A children's rabbit-throwing contest in a remote rural community has been cancelled after concerns were raised by the SPCA.
The competition was to be part of next Saturday's annual pig hunt in Waiau, about 120km north of Christchurch.
Youngsters under 14 were to toss the carcasses of rabbits they had killed while hunting with their parents.
Pig hunt president Jo Moriarty said on Wednesday Waiau was a rural, hunting town and no one was worried about their children throwing dead animals.
But the following day she confirmed the event would not go ahead after being told of the SPCA's concerns.
"I have spoken to the other members of the committee and we have decided not to go ahead with it. The publicity will not be good for our community.
"We will be doing something else for the children, probably a beanbag-throwing competition."
SPCA national chief executive Robyn Kippenberger said she had no problem with people hunting and shooting rabbits - providing it was done humanely.
She said the contest was a "desecration" that could cause children to think animal cruelty was acceptable. "We live in an extraordinarily violent society that doesn't seem to care about life or the quality of it in many instances.
"This is something that encourages children to think of dead animals as fun. Rabbits are pests; killing them is not fun, it's a necessity.

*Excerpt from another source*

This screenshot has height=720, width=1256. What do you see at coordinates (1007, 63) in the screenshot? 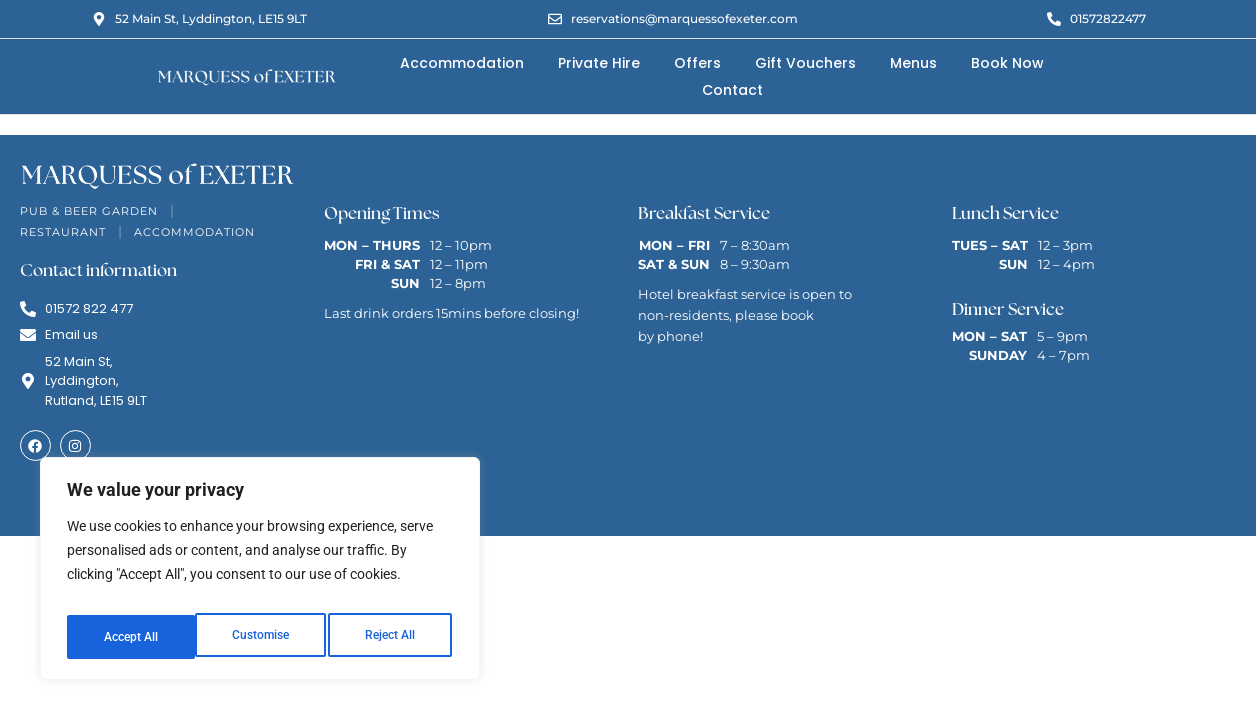
I see `Book Now` at bounding box center [1007, 63].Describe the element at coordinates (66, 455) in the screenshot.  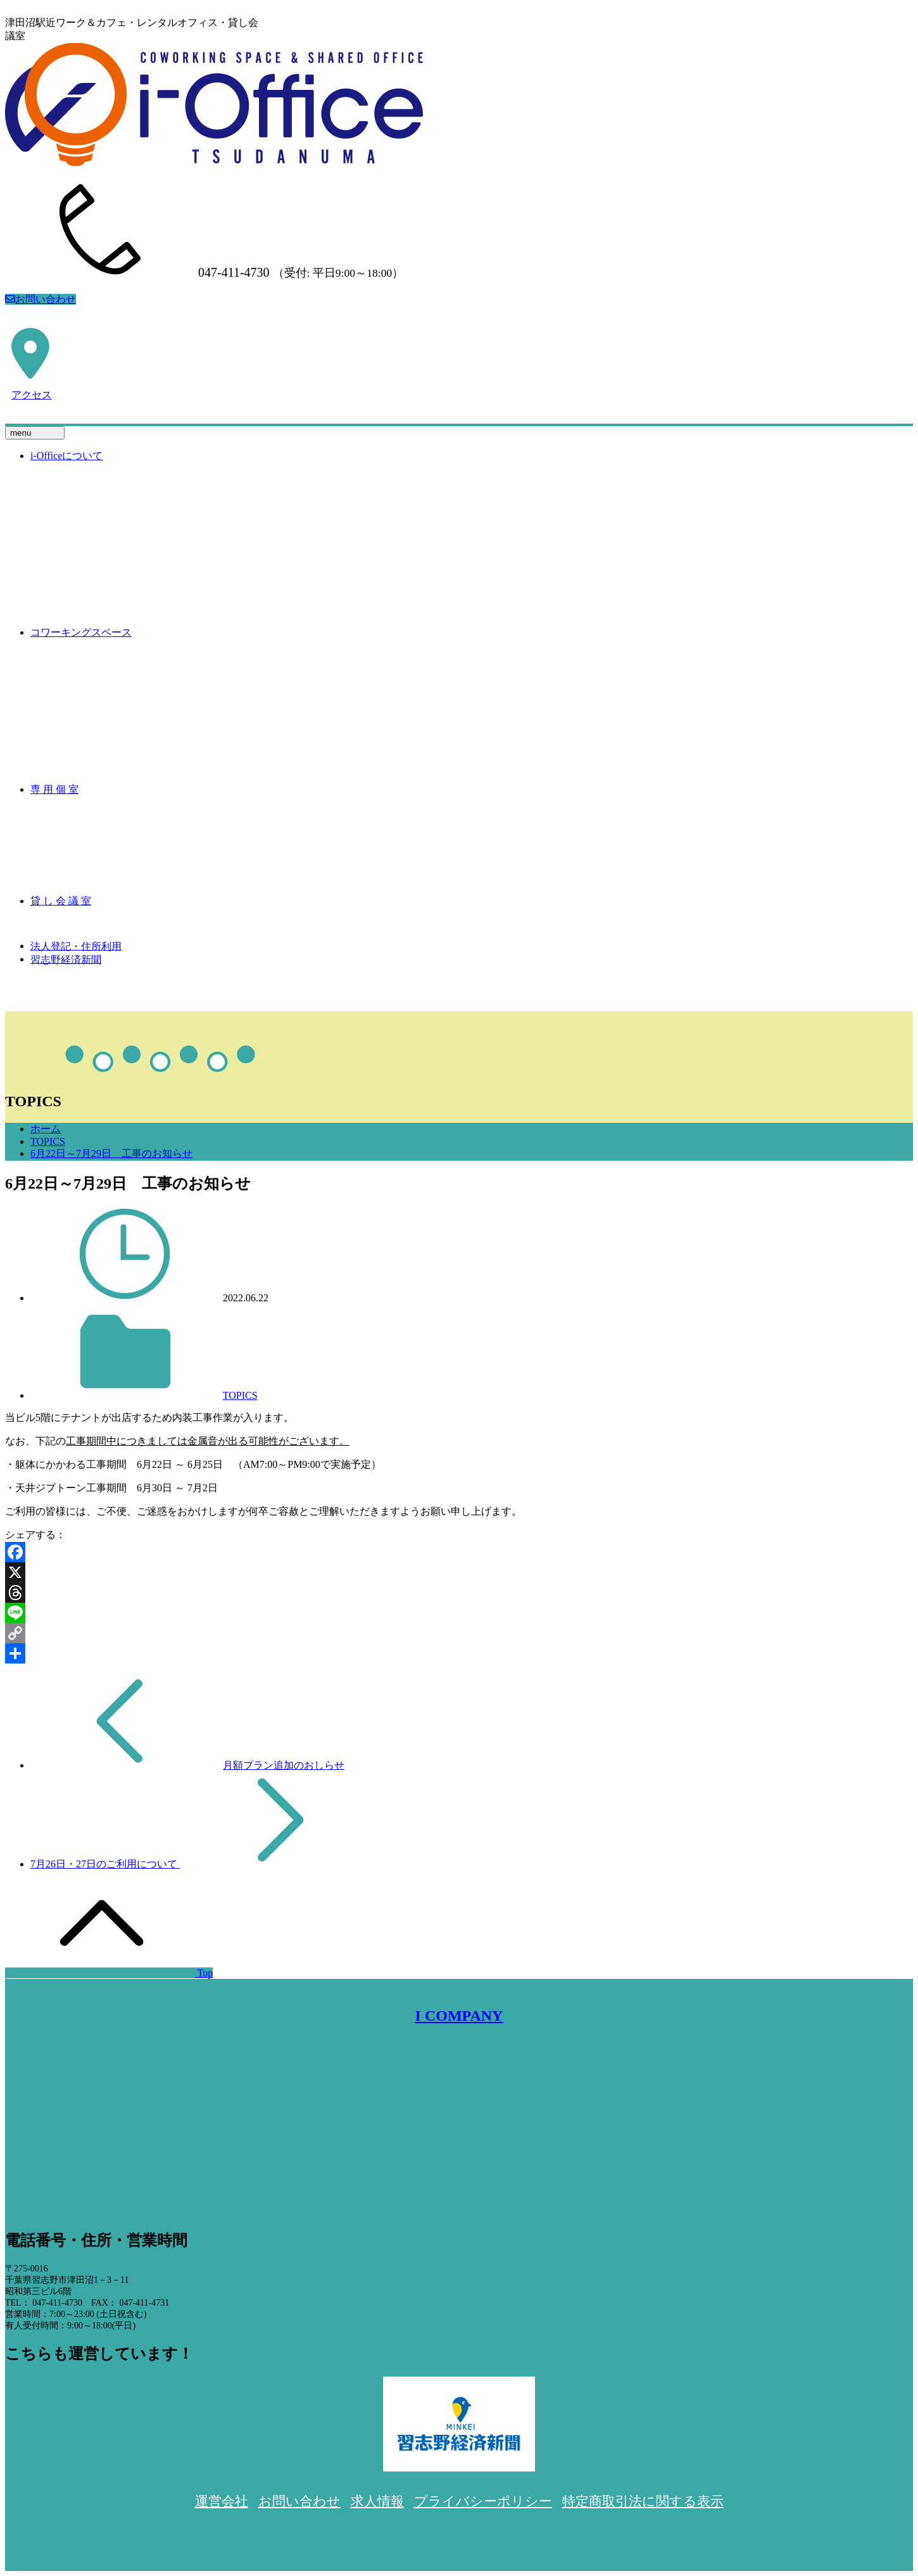
I see `i-Officeについて` at that location.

"Everyone deserves respect in life and death. If someone threw your grandmother after she died you wouldn't like it."
The pig hunt has been running since 2002 as a fundraiser for a local horse trial and will go ahead as planned.
Although the rabbit-throwing contest was held last year without complaint, Moriarty said she could see where the SPCA was coming from.
"I can understand why someone would think that it would not be good for children. But pig-hunting competitions go on in communities all over New Zealand."
Rabbits are one of New Zealand's biggest pests. Introduced in the 1880s to provide game for sportsmen and remind settlers of home, they soon reached plague proportions, stripping vegetation and causing erosion.
In 1938 the Government set up district boards to reduce the population but by the 1980s they were gone, leaving farmers to fend for themselves.
The Government stepped in again the following decade, introducing two diseases - first myxomatosis, then rabbit calicivirus disease - but the feral rabbit population now numbers about 30 million.
According to the Ministry of Agriculture and Forestry, rabbits cause an estimated $22 million damage to the economy each year in control costs and lost production.